- Leader: Wissam Ben Hamid †
- Dates active: 3 August 2012 - December 2016
- Headquarters: Ganfouda, Benghazi (until June 2015)
- Ideology: Islamism
- Part of: Shura Council of Benghazi Revolutionaries
- Wars: the Post-civil war violence in Libya and the Second Libyan Civil War

= Libya Shield 1 =

Libyan islamist battalion

Libya Shield 1 was an Islamist armed group in Benghazi and eastern Libya. It is nominally part of the Libya Shield Force and is a member of the Shura Council of Benghazi Revolutionaries.

== History ==
The Libyan Ministry of Defense, under decision No. 29, formed and named Libya Shield Forces on 3 August 2012. Decision No. 29 states, "A brigade shall be formed in the Central Region of Libya and is to be called Libya Shield – The forces of the Central Brigade shall consist, in general, of rebels from the following regions, Misrata, Sirte, Jafra, Bani Walid, Terhuna, Alkhmuss, Mslath and Zliten. Colonel Mohammed Ibrahim Moussa shall be the commander of the brigade and shall be stationed in Misrata." This decision was signed by the Libya Minister of Defense, Osama Abdulsalam Aljuli bearing the name Libya Shield Forces.

== Organization ==
The Libya Shield Force is nominally divided into three main brigades in eastern, central and western Libya to carry out law and order and combat tasks. Libya Shield 1 was part of the Eastern region of the force.

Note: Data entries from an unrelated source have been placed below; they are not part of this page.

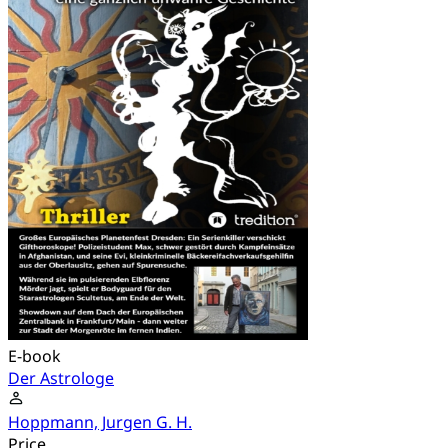
E-book
Der Astrologe
Hoppmann, Jurgen G. H.
Price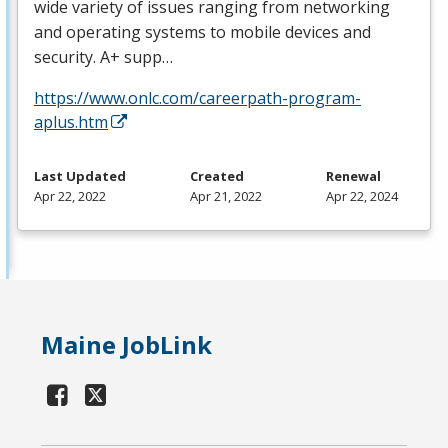
wide variety of issues ranging from networking
and operating systems to mobile devices and
security. A+ supp…
https://www.onlc.com/careerpath-program-
aplus.htm
Last Updated
Created
Renewal
Apr 22, 2022
Apr 21, 2022
Apr 22, 2024
Maine JobLink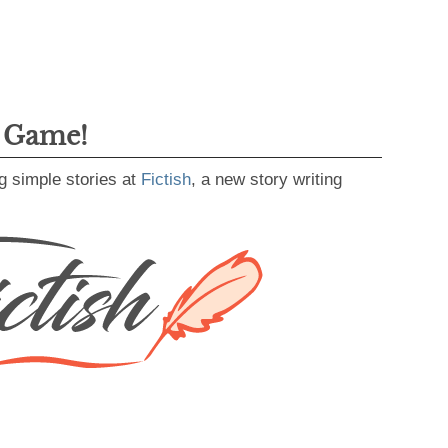
g Game!
g simple stories at
Fictish
, a new story writing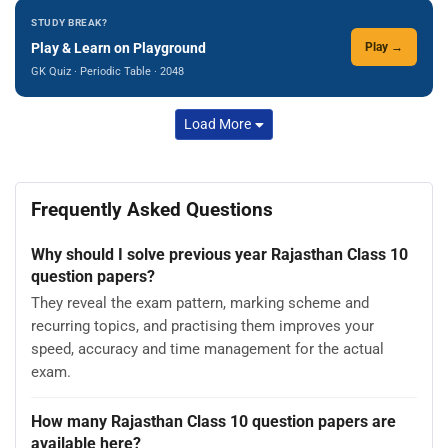
STUDY BREAK?
Play & Learn on Playground
Play →
GK Quiz · Periodic Table · 2048
Load More
Frequently Asked Questions
Why should I solve previous year Rajasthan Class 10
question papers?
They reveal the exam pattern, marking scheme and
recurring topics, and practising them improves your
speed, accuracy and time management for the actual
exam.
How many Rajasthan Class 10 question papers are
available here?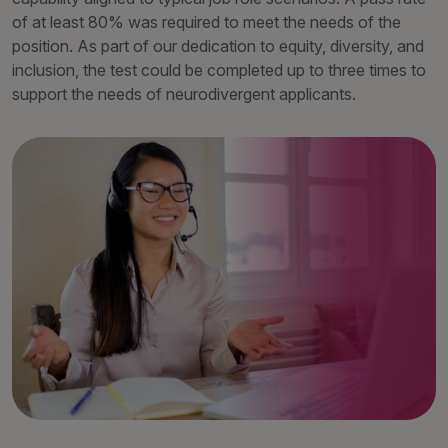
of at least 80% was required to meet the needs of the
position. As part of our dedication to equity, diversity, and
inclusion, the test could be completed up to three times to
support the needs of neurodivergent applicants.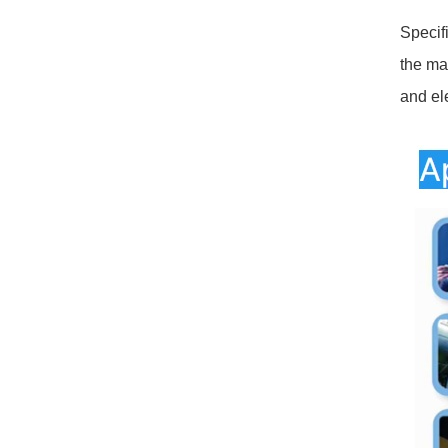
Specif
the ma
and el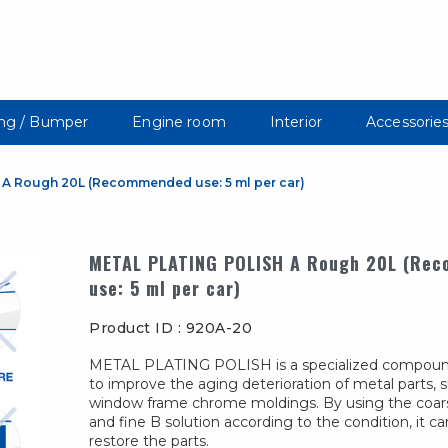
ng / Bumper
Engine room
Interior
Accessorie
A Rough 20L (Recommended use: 5 ml per car)
METAL PLATING POLISH A Rough 20L (Re
use: 5 ml per car)
Product ID : 920A-20
METAL PLATING POLISH is a specialized compou
to improve the aging deterioration of metal parts, 
window frame chrome moldings. By using the coars
and fine B solution according to the condition, it ca
restore the parts.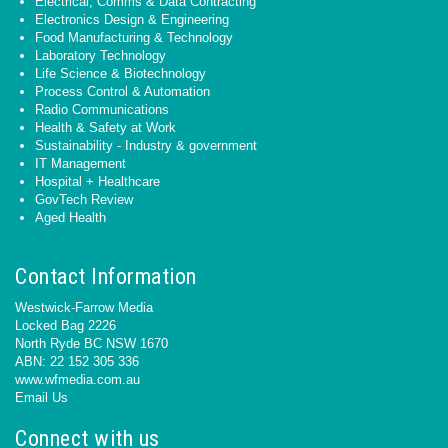
Electrical, Comms & Data Contracting
Electronics Design & Engineering
Food Manufacturing & Technology
Laboratory Technology
Life Science & Biotechnology
Process Control & Automation
Radio Communications
Health & Safety at Work
Sustainability - Industry & government
IT Management
Hospital + Healthcare
GovTech Review
Aged Health
Contact Information
Westwick-Farrow Media
Locked Bag 2226
North Ryde BC NSW 1670
ABN: 22 152 305 336
www.wfmedia.com.au
Email Us
Connect with us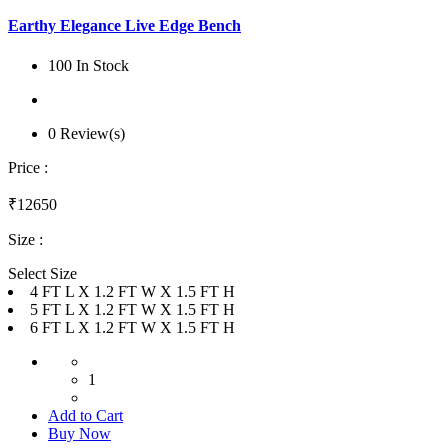
Earthy Elegance Live Edge Bench
100 In Stock
0 Review(s)
Price :
₹12650
Size :
Select Size
4 FT L X 1.2 FT W X 1.5 FT H
5 FT L X 1.2 FT W X 1.5 FT H
6 FT L X 1.2 FT W X 1.5 FT H
1
Add to Cart
Buy Now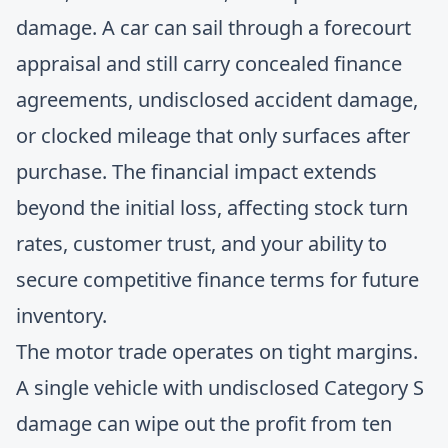
damage. A car can sail through a forecourt
appraisal and still carry concealed finance
agreements, undisclosed accident damage,
or clocked mileage that only surfaces after
purchase. The financial impact extends
beyond the initial loss, affecting stock turn
rates, customer trust, and your ability to
secure competitive finance terms for future
inventory.
The motor trade operates on tight margins.
A single vehicle with undisclosed Category S
damage can wipe out the profit from ten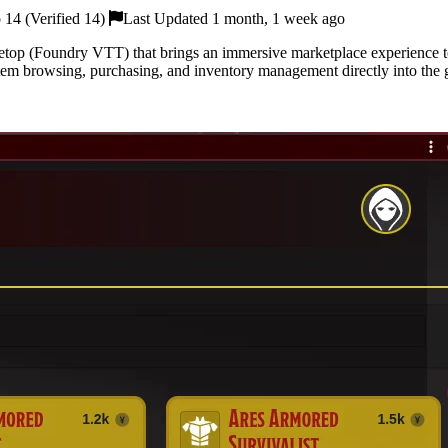
14 (Verified 14)
Last Updated 1 month, 1 week ago
top (Foundry VTT) that brings an immersive marketplace experience t
tem browsing, purchasing, and inventory management directly into the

On social media, reactions to the group are favourable across Libya in comparison to other militias, particularly over its charitable work.

Another Benghazi unit, Shield 2, is considered more sympathetic to the federalists. The force reports to the Libyan defense ministry under the command of Wisam Bin Ahmid (or Humid), who commanded a Benghazi brigade called Free Libya Martyrs.